Length distributions of annotated protein-coding genes in Vibrissaphora ailaonica, Homo sapiens, Danio rerio, Gallus gallus, Anolis carolinensis, Alligator sinensis, and Nanorana parkeri.

Gene functional annotation can help to elucidate gene function. Thus, we aligned all 26,227 protein-coding genes to protein databases, including InterProScan, KEGG, SwissProt, and TrEMBL. Results showed that most of the genes obtained could be annotated from these functional databases (Table 6).

Table 6:

Functional annotation for protein-coding genes in the mustache toad genome

Database Annotated gene No. (%)
Interpro 12,997 (49.56)
KEGG 10,035 (38.26)
SwissProt 12,410 (47.32)
Trembl 17,916 (68.31)

Phylogenetic tree and divergence time analysis

To reveal phylogenetic relationships between the mustache toad and other closely related species, we identified the single-copy genes among these species. First, protein sequences, including those of D. rerio (GCF_0 00002035.6) [26], N. parkeri (GCF_000 935625.1) [27], H. sapiens (GCF_0 00001405.38) [28], G. gallus (GCF_0 00002315.5) [29], Anolis carolinensis (GCF_00 0090745.1) [34], Xenopus tropicalis (GCF_0 00004195.3) [31], Rhinella marina (GigaDB) [35], Rana catesbeiana (GCA_0 022 84835.2) [36], Ambystoma mexicanum [37, 38], and Alligator sinensis (GCF_000 455745.1) [39], were downloaded from the NCBI. The longest transcript of each gene in each species was selected. BLASTP (BLASTP, RRID:SCR_001010, BLAST version: 2.2.24) was then used to align these protein sequences from the 11 species (including the mustache toad), with an e-value of 1e−5. Homology relationships (including orthologs and paralogs) were then determined using OrthoMCL software (v1.4) [40]. Genes with only 1 copy in the species were identified as single-copy genes. In total, 238 genes were identified (Fig. 5). Detailed statistics about gene families are shown in Additional Table S10.

Figure 5:

Figure 5:

The statistics of gene family among 11 species including Danio rerio, Rana catesbeiana, Rhinella marina, Vibrissaphora ailaonica, Nanorana parkeri, Homo sapiens, Gallus gallus, Anolis carolinensis, Xenopus tropicalis, Ambystoma mexicanum, and Alligator sinensis.

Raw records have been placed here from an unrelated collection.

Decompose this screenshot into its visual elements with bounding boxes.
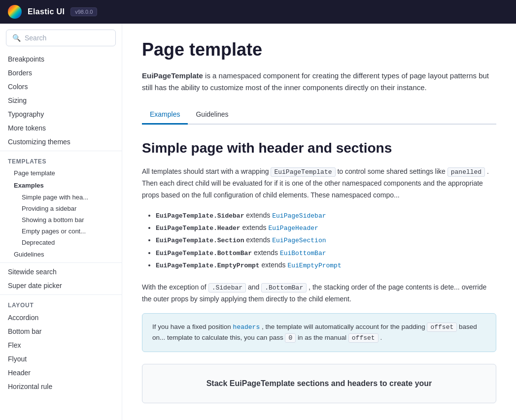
elastic-ui-logo <box>8 5 22 19</box>
bottombar-code: .BottomBar <box>261 283 307 292</box>
version-badge: v98.0.0 <box>70 7 97 16</box>
sidebar-item-header[interactable]: Header <box>0 366 122 380</box>
sidebar-item-bottom-bar[interactable]: Showing a bottom bar <box>0 214 122 226</box>
info-box: If you have a fixed position headers , t… <box>142 313 496 353</box>
preview-title: Stack EuiPageTemplate sections and heade… <box>206 379 432 388</box>
search-icon: 🔍 <box>12 34 21 42</box>
link-headers[interactable]: headers <box>233 323 260 331</box>
sidebar-item-customizing-themes[interactable]: Customizing themes <box>0 135 122 149</box>
sidebar-item-simple-page[interactable]: Simple page with hea... <box>0 192 122 203</box>
list-item-header: EuiPageTemplate.Header extends EuiPageHe… <box>156 222 496 234</box>
list-item-bottombar: EuiPageTemplate.BottomBar extends EuiBot… <box>156 247 496 259</box>
top-navigation: Elastic UI v98.0.0 <box>0 0 516 24</box>
sidebar-divider-1 <box>0 151 122 151</box>
section-title: Simple page with header and sections <box>142 140 496 156</box>
sidebar-item-deprecated[interactable]: Deprecated <box>0 237 122 248</box>
sidebar: 🔍 Search Breakpoints Borders Colors Sizi… <box>0 24 122 420</box>
sidebar-item-flyout[interactable]: Flyout <box>0 352 122 366</box>
link-euiBottomBar[interactable]: EuiBottomBar <box>280 250 326 257</box>
sidebar-item-empty-pages[interactable]: Empty pages or cont... <box>0 226 122 237</box>
list-item-section: EuiPageTemplate.Section extends EuiPageS… <box>156 234 496 246</box>
main-content: Page template EuiPageTemplate is a names… <box>122 24 516 420</box>
list-item-sidebar: EuiPageTemplate.Sidebar extends EuiPageS… <box>156 209 496 222</box>
sidebar-item-flex[interactable]: Flex <box>0 338 122 352</box>
sidebar-item-examples: Examples <box>0 179 122 192</box>
sidebar-divider-3 <box>0 294 122 295</box>
offset-code-1: offset <box>427 323 457 332</box>
link-euiPageHeader[interactable]: EuiPageHeader <box>268 225 318 232</box>
layout-section-label: Layout <box>0 297 122 311</box>
sidebar-divider-2 <box>0 262 122 263</box>
sidebar-item-page-template[interactable]: Page template <box>0 167 122 179</box>
sidebar-item-horizontal-rule[interactable]: Horizontal rule <box>0 380 122 393</box>
panelled-code: panelled <box>447 167 485 177</box>
sidebar-code: .Sidebar <box>208 283 246 292</box>
sidebar-item-super-date-picker[interactable]: Super date picker <box>0 279 122 292</box>
tab-examples[interactable]: Examples <box>142 105 188 125</box>
tab-guidelines[interactable]: Guidelines <box>188 105 236 125</box>
link-euiPageSidebar[interactable]: EuiPageSidebar <box>272 212 326 220</box>
sidebar-item-typography[interactable]: Typography <box>0 107 122 121</box>
sidebar-item-providing-sidebar[interactable]: Providing a sidebar <box>0 203 122 214</box>
sidebar-scroll: Breakpoints Borders Colors Sizing Typogr… <box>0 52 122 420</box>
body-paragraph-2: With the exception of .Sidebar and .Bott… <box>142 282 496 305</box>
main-layout: 🔍 Search Breakpoints Borders Colors Sizi… <box>0 24 516 420</box>
link-euiEmptyPrompt[interactable]: EuiEmptyPrompt <box>287 262 341 269</box>
eui-page-template-code: EuiPageTemplate <box>142 71 203 80</box>
content-tabs: Examples Guidelines <box>142 105 496 125</box>
euiPageTemplate-code: EuiPageTemplate <box>271 167 335 177</box>
components-list: EuiPageTemplate.Sidebar extends EuiPageS… <box>142 209 496 272</box>
sidebar-item-breakpoints[interactable]: Breakpoints <box>0 52 122 66</box>
page-title: Page template <box>142 39 496 60</box>
sidebar-item-more-tokens[interactable]: More tokens <box>0 121 122 135</box>
page-description: EuiPageTemplate is a namespaced componen… <box>142 70 496 94</box>
search-box[interactable]: 🔍 Search <box>6 30 116 46</box>
zero-code: 0 <box>285 333 296 343</box>
sidebar-item-guidelines[interactable]: Guidelines <box>0 248 122 260</box>
offset-code-2: offset <box>348 333 378 343</box>
link-euiPageSection[interactable]: EuiPageSection <box>272 237 326 244</box>
body-paragraph-1: All templates should start with a wrappi… <box>142 166 496 201</box>
sidebar-item-sizing[interactable]: Sizing <box>0 94 122 107</box>
templates-section-label: Templates <box>0 153 122 167</box>
sidebar-item-borders[interactable]: Borders <box>0 66 122 80</box>
sidebar-item-sitewide-search[interactable]: Sitewide search <box>0 265 122 279</box>
sidebar-item-accordion[interactable]: Accordion <box>0 311 122 324</box>
sidebar-item-colors[interactable]: Colors <box>0 80 122 94</box>
app-title: Elastic UI <box>28 7 65 16</box>
sidebar-item-bottom-bar-layout[interactable]: Bottom bar <box>0 324 122 338</box>
preview-box: Stack EuiPageTemplate sections and heade… <box>142 364 496 403</box>
list-item-emptyprompt: EuiPageTemplate.EmptyPrompt extends EuiE… <box>156 259 496 271</box>
search-placeholder: Search <box>25 34 46 42</box>
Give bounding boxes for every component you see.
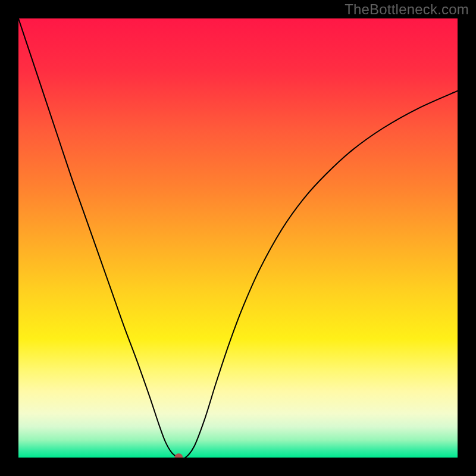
watermark: TheBottleneck.com bbox=[345, 1, 469, 18]
chart-svg bbox=[18, 18, 458, 458]
chart-background bbox=[18, 18, 458, 458]
plot-area bbox=[18, 18, 458, 458]
chart-container: TheBottleneck.com bbox=[0, 0, 476, 476]
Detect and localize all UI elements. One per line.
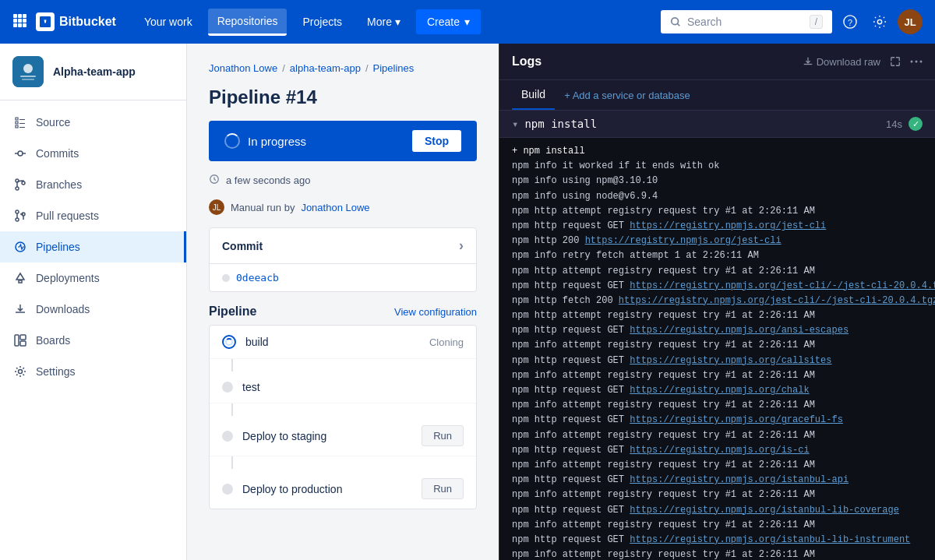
avatar[interactable]: JL <box>898 9 923 34</box>
expand-commit-icon[interactable] <box>459 238 464 254</box>
settings-sidebar-icon <box>12 364 28 379</box>
more-options-button[interactable] <box>910 60 923 63</box>
pipeline-connector-3 <box>231 456 233 469</box>
pipelines-icon <box>12 239 28 255</box>
boards-icon <box>12 333 28 348</box>
svg-rect-5 <box>23 19 26 23</box>
search-box[interactable]: Search / <box>661 10 832 33</box>
run-by-avatar: JL <box>209 199 224 215</box>
commits-icon <box>12 146 28 161</box>
sidebar-item-pull-requests[interactable]: Pull requests <box>0 200 186 231</box>
log-link[interactable]: https://registry.npmjs.org/jest-cli <box>585 235 782 246</box>
log-line: + npm install <box>512 144 923 159</box>
nav-more[interactable]: More ▾ <box>358 9 410 34</box>
help-button[interactable]: ? <box>838 10 862 33</box>
logs-tabs: Build + Add a service or database <box>499 80 935 111</box>
sidebar-item-downloads[interactable]: Downloads <box>0 294 186 325</box>
source-icon <box>12 114 28 130</box>
log-collapse-icon[interactable]: ▾ <box>512 118 518 130</box>
main-layout: Alpha-team-app Source Commits <box>0 44 935 560</box>
run-by-meta: JL Manual run by Jonathon Lowe <box>209 199 477 215</box>
log-tab-build[interactable]: Build <box>512 80 555 110</box>
svg-rect-8 <box>23 23 26 27</box>
log-line: npm info attempt registry request try #1… <box>512 428 923 443</box>
production-run-button[interactable]: Run <box>422 478 464 499</box>
pipeline-step-build[interactable]: build Cloning <box>210 326 476 359</box>
search-icon <box>670 16 681 27</box>
log-link[interactable]: https://registry.npmjs.org/istanbul-lib-… <box>630 534 910 545</box>
commit-hash-link[interactable]: 0deeacb <box>236 272 279 284</box>
downloads-icon <box>12 301 28 317</box>
svg-point-13 <box>877 19 881 23</box>
app-icon <box>12 56 44 87</box>
logs-add-service[interactable]: + Add a service or database <box>555 82 700 109</box>
breadcrumb-repo[interactable]: alpha-team-app <box>290 62 361 74</box>
log-line: npm http request GET https://registry.np… <box>512 323 923 338</box>
svg-point-35 <box>916 61 918 63</box>
log-link[interactable]: https://registry.npmjs.org/graceful-fs <box>630 414 843 425</box>
commit-row: 0deeacb <box>210 264 476 291</box>
settings-icon <box>873 15 887 29</box>
pipeline-steps: build Cloning test <box>209 325 477 509</box>
grid-icon[interactable] <box>12 13 26 31</box>
log-link[interactable]: https://registry.npmjs.org/chalk <box>630 385 809 396</box>
test-step-name: test <box>242 381 260 393</box>
app-name: Alpha-team-app <box>53 65 136 78</box>
create-button[interactable]: Create ▾ <box>416 9 481 34</box>
log-content[interactable]: + npm installnpm info it worked if it en… <box>499 138 935 560</box>
svg-rect-29 <box>15 335 19 346</box>
pipeline-connector-1 <box>231 359 233 372</box>
log-line: npm http 200 https://registry.npmjs.org/… <box>512 234 923 248</box>
svg-point-24 <box>16 210 19 213</box>
log-line: npm http request GET https://registry.np… <box>512 443 923 458</box>
nav-logo[interactable]: Bitbucket <box>36 12 116 31</box>
log-link[interactable]: https://registry.npmjs.org/jest-cli/-/je… <box>619 295 935 306</box>
log-line: npm http attempt registry request try #1… <box>512 264 923 279</box>
staging-run-button[interactable]: Run <box>422 425 464 446</box>
progress-spinner <box>224 133 240 149</box>
sidebar-item-source[interactable]: Source <box>0 107 186 138</box>
view-configuration-link[interactable]: View configuration <box>394 306 477 318</box>
settings-button[interactable] <box>868 10 891 33</box>
sidebar-item-settings[interactable]: Settings <box>0 356 186 387</box>
sidebar-item-pipelines[interactable]: Pipelines <box>0 231 186 262</box>
svg-point-18 <box>18 151 23 156</box>
svg-point-32 <box>19 370 23 374</box>
nav-projects[interactable]: Projects <box>293 9 351 34</box>
log-link[interactable]: https://registry.npmjs.org/istanbul-api <box>630 474 849 485</box>
log-link[interactable]: https://registry.npmjs.org/jest-cli/-/je… <box>630 280 935 291</box>
time-ago: a few seconds ago <box>226 174 310 186</box>
log-line: npm http request GET https://registry.np… <box>512 383 923 398</box>
breadcrumb-pipelines[interactable]: Pipelines <box>373 62 415 74</box>
test-step-indicator <box>222 382 233 393</box>
stop-button[interactable]: Stop <box>412 130 461 152</box>
sidebar-item-boards[interactable]: Boards <box>0 325 186 356</box>
log-link[interactable]: https://registry.npmjs.org/ansi-escapes <box>630 325 849 336</box>
nav-your-work[interactable]: Your work <box>135 9 202 34</box>
svg-rect-28 <box>19 280 22 283</box>
svg-rect-16 <box>20 76 36 77</box>
log-link[interactable]: https://registry.npmjs.org/is-ci <box>630 445 809 456</box>
log-link[interactable]: https://registry.npmjs.org/jest-cli <box>630 220 826 231</box>
log-success-icon: ✓ <box>909 117 923 131</box>
logs-title: Logs <box>512 55 542 69</box>
expand-logs-button[interactable] <box>890 56 901 67</box>
svg-point-25 <box>16 218 19 221</box>
log-link[interactable]: https://registry.npmjs.org/callsites <box>630 355 831 366</box>
log-line: npm info attempt registry request try #1… <box>512 368 923 383</box>
nav-repositories[interactable]: Repositories <box>208 9 288 36</box>
commit-section-header: Commit <box>210 228 476 264</box>
log-link[interactable]: https://registry.npmjs.org/istanbul-lib-… <box>630 505 899 516</box>
log-line: npm info attempt registry request try #1… <box>512 488 923 502</box>
log-line: npm http attempt registry request try #1… <box>512 204 923 219</box>
download-raw-button[interactable]: Download raw <box>803 56 880 68</box>
sidebar-item-deployments[interactable]: Deployments <box>0 262 186 294</box>
sidebar-item-commits[interactable]: Commits <box>0 138 186 169</box>
log-step-name: npm install <box>524 118 597 130</box>
sidebar-item-branches[interactable]: Branches <box>0 169 186 200</box>
pipeline-section-title: Pipeline <box>209 305 256 319</box>
breadcrumb-user[interactable]: Jonathon Lowe <box>209 62 277 74</box>
run-by-user-link[interactable]: Jonathon Lowe <box>301 202 369 213</box>
svg-point-22 <box>16 187 19 190</box>
build-spinner <box>225 338 233 346</box>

The 238 single-copy genes were aligned using MUSCLE software (MUSCLE, RRID:SCR_011812, v3.8.31) [41, 42] and concatenated to supergenes for maximum-likelihood–based phylogenetic analyses. We performed phylogenetic analysis, with zebrafish as the outgroup, using RAxML software (RAxML, RRID:SCR_006086, v8.2.3) [43], with the parameter “-m” for PROTGAMMAAUTO. Results indicated that the mustache toad has a close relationship with the ancestor of the marine toad (R. marina), bullfrog (R. catesbeiana), and Tibetan frog (N. parkeri), with topological relationships in other clades found to be the same as reported previously (Fig. 6). To further investigate the divergence time of these species, especially toads and frogs, the MCMCTREE model (part of the PAML software package; PAML, RRID:SCR_014932, v4.8) [44] was used with 3 datasets (4-fold degenerate sites [4dTVs], first-codon sites, and second-codon sites) extracted from the single-copy genes as the input file. Fossil records were downloaded from the TIMETREE website [45] and used to calibrate the results. Results from the 3 different datasets were very similar, showing that the mustache toad diverged from the common ancestor of the marine toad, bullfrog, and Tibetan frog ∼206.1 million years ago (Fig. 6; Additional Figs S2 and S3).

Figure 6:

Figure 6:

The phylogenetic relationships among these species. The species including Danio rerio, Rana catesbeiana, Rhinella marina, Vibrissaphora ailaonica, Nanorana parkeri, Homo sapiens, Gallus gallus, Anolis carolinensis, Xenopus tropicalis, Ambystoma mexicanum, and Alligator sinensis. Blue numbers represent divergence time with 95% confidence interval. The red dot represents the fossil record used in the node.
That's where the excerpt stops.